The campaign was so successful that Rashford was made a Member of the Order of the British Empire earlier this month.

Marcus Rashford joined Manchester United’s academy aged just 11 and is now one of the club’s star players.Credit:AP

But in a decision which looks like a spectacular misreading of the national mood, Tory MPs last Wednesday voted down a Labour motion to keep the holiday voucher program running in England until Easter 2021 as Scotland, Wales and Northern Ireland have agreed to do.

Rashford – a model of calm, restraint and respect – could barely contain his disgust, warning children would go to bed that night hungry and feeling like they don't matter.

"Our views are being clouded by political affiliation," he said. "This is not politics, this is humanity. We talk about the devastating impact of COVID-19 but if projections are anything to go by, child food poverty has the potential to become the greatest pandemic this country has ever faced."

Marcus Rashford and his mother Melanie visit the FareShare food charity in Manchester. The group’s new depot is named Melanie Maynard House.Credit:FareShare

Johnson is not inclined to roll over but may offer a compromise as pressure builds. The Prime Minister points to £63 million distributed to local councils during the pandemic as proof of his administration's support for vulnerable children.
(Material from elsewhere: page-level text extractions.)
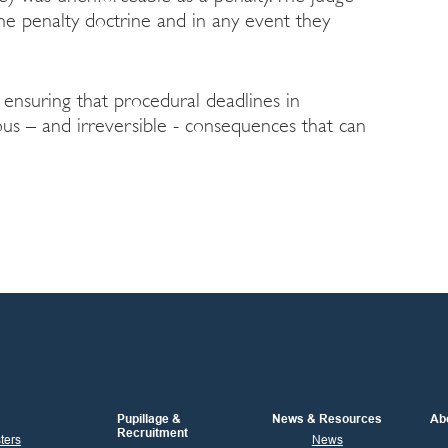
 the penalty doctrine and in any event they
ensuring that procedural deadlines in
ious – and irreversible - consequences that can
Pupillage &
News & Resources
Ab
Recruitment
sters
News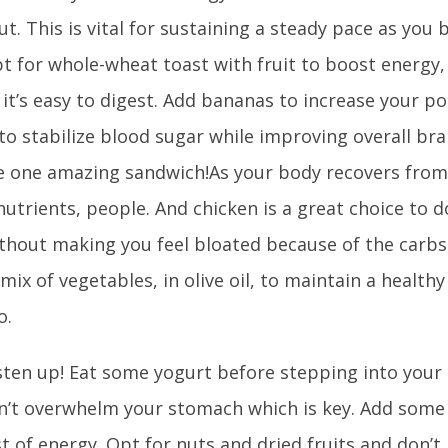
t. This is vital for sustaining a steady pace as you 
t for whole-wheat toast with fruit to boost energy,
 it’s easy to digest. Add bananas to increase your p
o stabilize blood sugar while improving overall bra
e one amazing sandwich!As your body recovers from
h nutrients, people. And chicken is a great choice to d
without making you feel bloated because of the carbs
 mix of vegetables, in olive oil, to maintain a health
o.
sten up! Eat some yogurt before stepping into your
’t overwhelm your stomach which is key. Add some tr
t of energy. Opt for nuts and dried fruits and don’t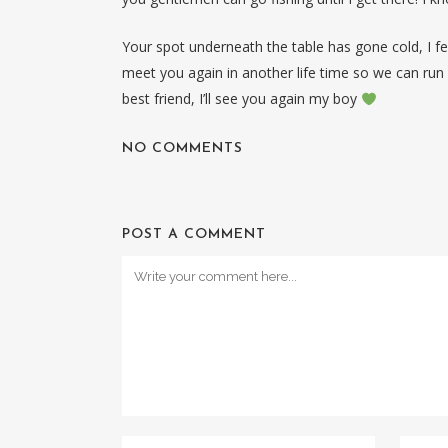
Your spot underneath the table has gone cold, I f
meet you again in another life time so we can run 
best friend, I’ll see you again my boy
NO COMMENTS
POST A COMMENT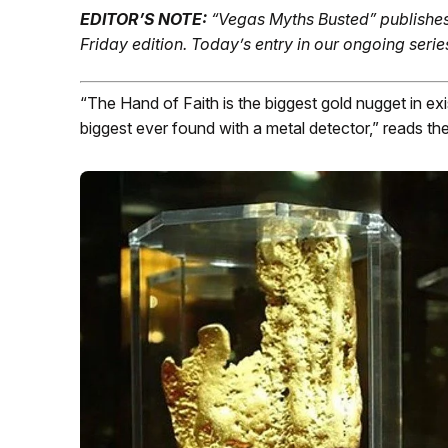
EDITOR’S NOTE:
“Vegas Myths Busted” publishes
Friday edition.
Today’s entry in our ongoing serie
“The Hand of Faith is the biggest gold nugget in e
biggest ever found with a metal detector,” reads t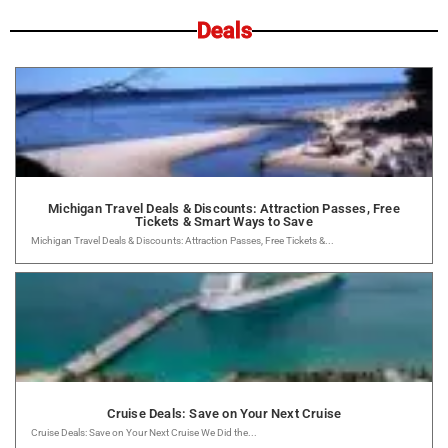
Deals
Michigan Travel Deals & Discounts: Attraction Passes, Free
Tickets & Smart Ways to Save
Michigan Travel Deals & Discounts: Attraction Passes, Free Tickets &...
Cruise Deals: Save on Your Next Cruise
Cruise Deals: Save on Your Next Cruise We Did the...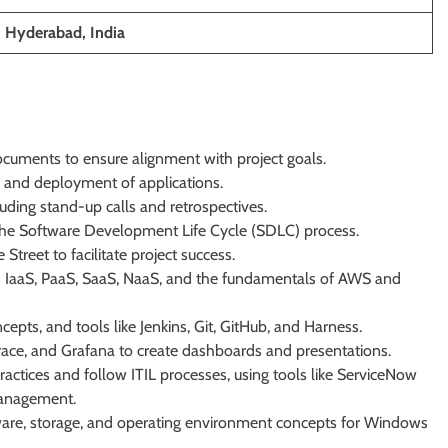
; Hyderabad, India
cuments to ensure alignment with project goals.
, and deployment of applications.
luding stand-up calls and retrospectives.
 the Software Development Life Cycle (SDLC) process.
Street to facilitate project success.
 IaaS, PaaS, SaaS, NaaS, and the fundamentals of AWS and
ts, and tools like Jenkins, Git, GitHub, and Harness.
race, and Grafana to create dashboards and presentations.
practices and follow ITIL processes, using tools like ServiceNow
 management.
re, storage, and operating environment concepts for Windows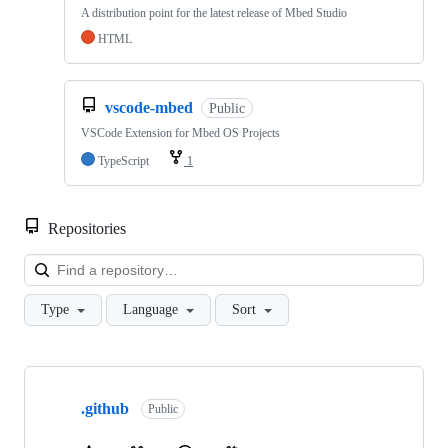
A distribution point for the latest release of Mbed Studio
HTML
vscode-mbed
Public
VSCode Extension for Mbed OS Projects
TypeScript
1
Repositories
Loa
Type
Language
Sort
Showing
10
.github
of
Public
682
repositories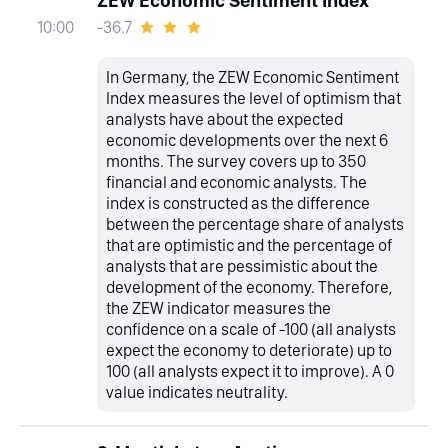
ZEW Economic Sentiment Index
-36.7
10:00
In Germany, the ZEW Economic Sentiment
Index measures the level of optimism that
analysts have about the expected
economic developments over the next 6
months. The survey covers up to 350
financial and economic analysts. The
index is constructed as the difference
between the percentage share of analysts
that are optimistic and the percentage of
analysts that are pessimistic about the
development of the economy. Therefore,
the ZEW indicator measures the
confidence on a scale of -100 (all analysts
expect the economy to deteriorate) up to
100 (all analysts expect it to improve). A 0
value indicates neutrality.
"I totally understand the issue. It is there, we have to deal with it. The debate is how you deal with it," Johnson said on Monday. "We don't want to see children going hungry this winter, this Christmas, certainly not as a result of any inattention by this government – and you are not going to see that."

Whatever the outcome, Rashford hasn't just gone into bat for vulnerable children; the sportsman turned statesman has also reminded Britain that this nation has a conscience.